Start of SUPPLIED RECORDS

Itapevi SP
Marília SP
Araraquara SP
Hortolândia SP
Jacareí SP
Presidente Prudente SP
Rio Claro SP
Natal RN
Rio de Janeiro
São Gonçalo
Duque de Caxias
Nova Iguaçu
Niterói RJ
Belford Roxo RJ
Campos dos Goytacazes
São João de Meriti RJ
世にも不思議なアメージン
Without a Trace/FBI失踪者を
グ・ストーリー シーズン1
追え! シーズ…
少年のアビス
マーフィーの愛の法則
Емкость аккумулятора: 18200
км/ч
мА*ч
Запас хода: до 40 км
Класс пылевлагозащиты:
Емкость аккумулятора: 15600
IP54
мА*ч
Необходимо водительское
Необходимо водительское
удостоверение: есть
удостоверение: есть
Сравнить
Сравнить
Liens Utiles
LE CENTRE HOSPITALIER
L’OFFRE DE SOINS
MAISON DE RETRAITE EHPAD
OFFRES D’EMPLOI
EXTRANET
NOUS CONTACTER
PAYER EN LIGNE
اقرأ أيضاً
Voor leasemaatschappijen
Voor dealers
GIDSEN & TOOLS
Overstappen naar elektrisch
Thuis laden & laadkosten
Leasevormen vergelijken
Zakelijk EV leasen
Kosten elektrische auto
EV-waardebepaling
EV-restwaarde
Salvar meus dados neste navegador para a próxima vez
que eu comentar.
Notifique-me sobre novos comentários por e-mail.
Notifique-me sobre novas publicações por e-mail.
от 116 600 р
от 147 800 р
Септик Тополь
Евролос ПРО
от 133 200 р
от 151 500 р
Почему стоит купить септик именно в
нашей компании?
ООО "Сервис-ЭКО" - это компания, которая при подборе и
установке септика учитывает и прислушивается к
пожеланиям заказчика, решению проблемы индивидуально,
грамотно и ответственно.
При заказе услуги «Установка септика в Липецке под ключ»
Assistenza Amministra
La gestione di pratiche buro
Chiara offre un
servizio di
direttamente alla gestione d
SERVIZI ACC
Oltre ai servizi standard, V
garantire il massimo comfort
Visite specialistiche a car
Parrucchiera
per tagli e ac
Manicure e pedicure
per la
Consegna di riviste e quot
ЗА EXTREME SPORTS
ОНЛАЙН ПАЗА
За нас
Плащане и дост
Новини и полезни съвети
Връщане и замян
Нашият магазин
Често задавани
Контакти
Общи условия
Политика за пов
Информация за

End of SUPPLIED RECORDS
Start of SUPPLIED RECORDS

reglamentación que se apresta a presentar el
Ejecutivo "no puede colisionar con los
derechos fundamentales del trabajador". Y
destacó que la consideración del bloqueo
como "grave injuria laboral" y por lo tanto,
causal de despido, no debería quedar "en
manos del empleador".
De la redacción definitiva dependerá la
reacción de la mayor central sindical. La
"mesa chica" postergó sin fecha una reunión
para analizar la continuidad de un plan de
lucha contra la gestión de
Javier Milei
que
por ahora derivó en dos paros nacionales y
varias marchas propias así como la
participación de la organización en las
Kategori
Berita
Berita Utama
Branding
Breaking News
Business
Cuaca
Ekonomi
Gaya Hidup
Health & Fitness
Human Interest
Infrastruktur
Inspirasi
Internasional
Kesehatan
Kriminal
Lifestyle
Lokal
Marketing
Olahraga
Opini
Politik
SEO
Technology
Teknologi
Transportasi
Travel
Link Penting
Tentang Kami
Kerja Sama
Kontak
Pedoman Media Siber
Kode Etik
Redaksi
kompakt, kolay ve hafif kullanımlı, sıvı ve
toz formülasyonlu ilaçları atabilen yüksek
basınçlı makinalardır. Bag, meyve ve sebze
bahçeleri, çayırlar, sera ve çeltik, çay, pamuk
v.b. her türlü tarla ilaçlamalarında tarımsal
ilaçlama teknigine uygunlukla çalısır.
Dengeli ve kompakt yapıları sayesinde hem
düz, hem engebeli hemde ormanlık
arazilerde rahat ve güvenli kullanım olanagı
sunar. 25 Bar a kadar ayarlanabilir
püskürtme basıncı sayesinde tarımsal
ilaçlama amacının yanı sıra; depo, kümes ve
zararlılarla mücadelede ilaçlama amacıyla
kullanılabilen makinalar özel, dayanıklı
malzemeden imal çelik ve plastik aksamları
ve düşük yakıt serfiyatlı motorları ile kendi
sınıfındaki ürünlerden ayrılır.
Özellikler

End of SUPPLIED RECORDS
Start of SUPPLIED RECORDS

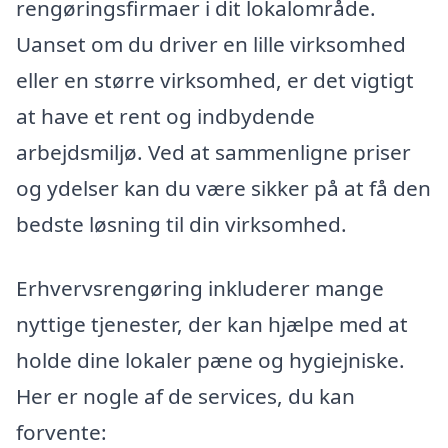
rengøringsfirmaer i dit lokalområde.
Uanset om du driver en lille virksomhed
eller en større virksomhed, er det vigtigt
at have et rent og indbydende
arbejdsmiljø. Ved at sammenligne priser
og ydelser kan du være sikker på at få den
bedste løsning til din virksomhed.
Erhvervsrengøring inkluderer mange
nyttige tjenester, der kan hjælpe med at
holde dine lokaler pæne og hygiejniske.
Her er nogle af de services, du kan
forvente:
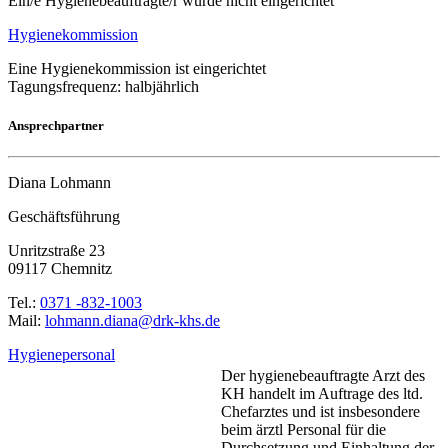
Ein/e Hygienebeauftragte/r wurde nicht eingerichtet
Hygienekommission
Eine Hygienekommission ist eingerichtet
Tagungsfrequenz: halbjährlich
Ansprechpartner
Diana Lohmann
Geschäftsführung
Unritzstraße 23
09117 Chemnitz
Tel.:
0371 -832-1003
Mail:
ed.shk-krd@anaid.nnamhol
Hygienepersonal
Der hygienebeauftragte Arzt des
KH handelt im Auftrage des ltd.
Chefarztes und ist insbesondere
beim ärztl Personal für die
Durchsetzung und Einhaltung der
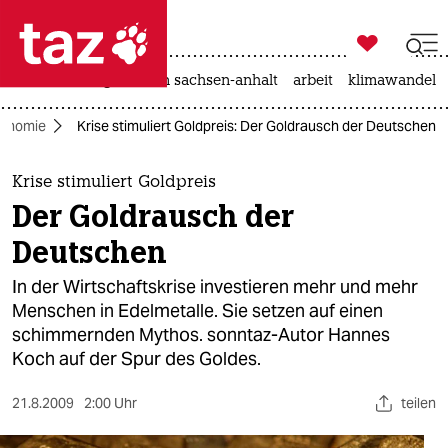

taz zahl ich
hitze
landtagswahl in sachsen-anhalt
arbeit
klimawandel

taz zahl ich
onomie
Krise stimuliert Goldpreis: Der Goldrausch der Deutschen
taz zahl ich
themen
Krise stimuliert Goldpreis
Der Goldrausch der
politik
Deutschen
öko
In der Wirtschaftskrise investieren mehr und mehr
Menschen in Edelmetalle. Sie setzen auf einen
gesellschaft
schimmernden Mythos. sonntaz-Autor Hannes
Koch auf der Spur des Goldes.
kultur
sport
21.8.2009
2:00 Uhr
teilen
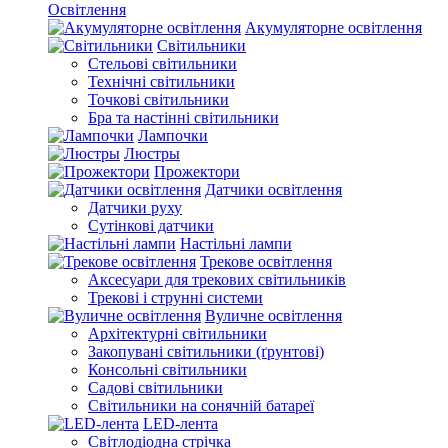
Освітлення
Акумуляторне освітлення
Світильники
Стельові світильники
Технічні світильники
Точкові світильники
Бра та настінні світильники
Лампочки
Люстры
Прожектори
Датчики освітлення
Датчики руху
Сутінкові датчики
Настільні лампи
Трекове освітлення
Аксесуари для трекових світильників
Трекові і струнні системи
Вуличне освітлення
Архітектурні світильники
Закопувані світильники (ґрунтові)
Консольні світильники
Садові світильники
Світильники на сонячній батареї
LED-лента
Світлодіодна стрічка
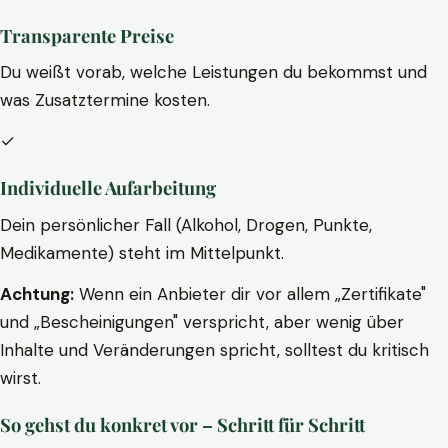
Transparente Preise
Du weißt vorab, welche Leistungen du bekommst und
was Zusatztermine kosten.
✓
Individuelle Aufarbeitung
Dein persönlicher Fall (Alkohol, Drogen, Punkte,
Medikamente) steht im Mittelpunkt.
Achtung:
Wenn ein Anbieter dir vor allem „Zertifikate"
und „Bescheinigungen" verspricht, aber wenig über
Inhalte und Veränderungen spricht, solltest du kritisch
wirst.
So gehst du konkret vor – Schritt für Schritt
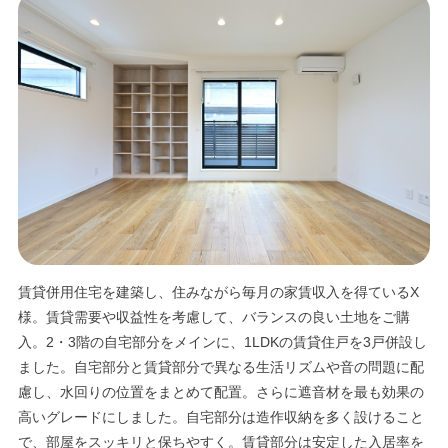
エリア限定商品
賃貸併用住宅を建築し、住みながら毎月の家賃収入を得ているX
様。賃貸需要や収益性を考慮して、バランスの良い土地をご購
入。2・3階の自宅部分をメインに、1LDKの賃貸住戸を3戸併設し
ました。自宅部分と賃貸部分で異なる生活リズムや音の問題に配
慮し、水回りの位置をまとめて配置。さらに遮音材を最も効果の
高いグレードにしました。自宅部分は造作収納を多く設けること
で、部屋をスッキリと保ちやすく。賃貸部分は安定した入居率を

End of SUPPLIED RECORDS

§ **ASSIGNMENT**: Take the material above from the line containing "Датчики руху" up to and including the line containing "賃貸併用住宅を建築し、住みながら毎月の家賃収入を得ているX" and retype it exactly, without any pictures.

§ **SOLUTION TO THIS TASK**:
Датчики руху
Сутінкові датчики
Настільні лампи
Трекове освітлення
Аксесуари для трекових світильників
Трекові і струнні системи
Вуличне освітлення
Архітектурні світильники
Закопувані світильники (ґрунтові)
Консольні світильники
Садові світильники
Світильники на сонячній батареї
LED-лента
Світлодіодна стрічка
Transparente Preise
Du weißt vorab, welche Leistungen du bekommst und
was Zusatztermine kosten.
✓
Individuelle Aufarbeitung
Dein persönlicher Fall (Alkohol, Drogen, Punkte,
Medikamente) steht im Mittelpunkt.
Achtung:
Wenn ein Anbieter dir vor allem „Zertifikate"
und „Bescheinigungen" verspricht, aber wenig über
Inhalte und Veränderungen spricht, solltest du kritisch
wirst.
So gehst du konkret vor – Schritt für Schritt
エリア限定商品
賃貸併用住宅を建築し、住みながら毎月の家賃収入を得ているX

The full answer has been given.